The records:
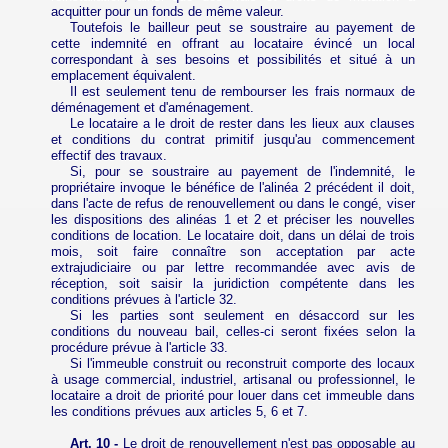
acquitter pour un fonds de même valeur.
Toutefois le bailleur peut se soustraire au payement de
cette indemnité en offrant au locataire évincé un local
correspondant à ses besoins et possibilités et situé à un
emplacement équivalent.
Il est seulement tenu de rembourser les frais normaux de
déménagement et d'aménagement.
Le locataire a le droit de rester dans les lieux aux clauses
et conditions du contrat primitif jusqu'au commencement
effectif des travaux.
Si, pour se soustraire au payement de l'indemnité, le
propriétaire invoque le bénéfice de l'alinéa 2 précédent il doit,
dans l'acte de refus de renouvellement ou dans le congé, viser
les dispositions des alinéas 1 et 2 et préciser les nouvelles
conditions de location. Le locataire doit, dans un délai de trois
mois, soit faire connaître son acceptation par acte
extrajudiciaire ou par lettre recommandée avec avis de
réception, soit saisir la juridiction compétente dans les
conditions prévues à l'article 32.
Si les parties sont seulement en désaccord sur les
conditions du nouveau bail, celles-ci seront fixées selon la
procédure prévue à l'article 33.
Si l'immeuble construit ou reconstruit comporte des locaux
à usage commercial, industriel, artisanal ou professionnel, le
locataire a droit de priorité pour louer dans cet immeuble dans
les conditions prévues aux articles 5, 6 et 7.
Art. 10 -
Le droit de renouvellement n'est pas opposable au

Task goal:
Retype each line above precisely, please. Skip anything that is a picture.

Response:
acquitter pour un fonds de même valeur.
Toutefois le bailleur peut se soustraire au payement de
cette indemnité en offrant au locataire évincé un local
correspondant à ses besoins et possibilités et situé à un
emplacement équivalent.
Il est seulement tenu de rembourser les frais normaux de
déménagement et d'aménagement.
Le locataire a le droit de rester dans les lieux aux clauses
et conditions du contrat primitif jusqu'au commencement
effectif des travaux.
Si, pour se soustraire au payement de l'indemnité, le
propriétaire invoque le bénéfice de l'alinéa 2 précédent il doit,
dans l'acte de refus de renouvellement ou dans le congé, viser
les dispositions des alinéas 1 et 2 et préciser les nouvelles
conditions de location. Le locataire doit, dans un délai de trois
mois, soit faire connaître son acceptation par acte
extrajudiciaire ou par lettre recommandée avec avis de
réception, soit saisir la juridiction compétente dans les
conditions prévues à l'article 32.
Si les parties sont seulement en désaccord sur les
conditions du nouveau bail, celles-ci seront fixées selon la
procédure prévue à l'article 33.
Si l'immeuble construit ou reconstruit comporte des locaux
à usage commercial, industriel, artisanal ou professionnel, le
locataire a droit de priorité pour louer dans cet immeuble dans
les conditions prévues aux articles 5, 6 et 7.
Art. 10 -
Le droit de renouvellement n'est pas opposable au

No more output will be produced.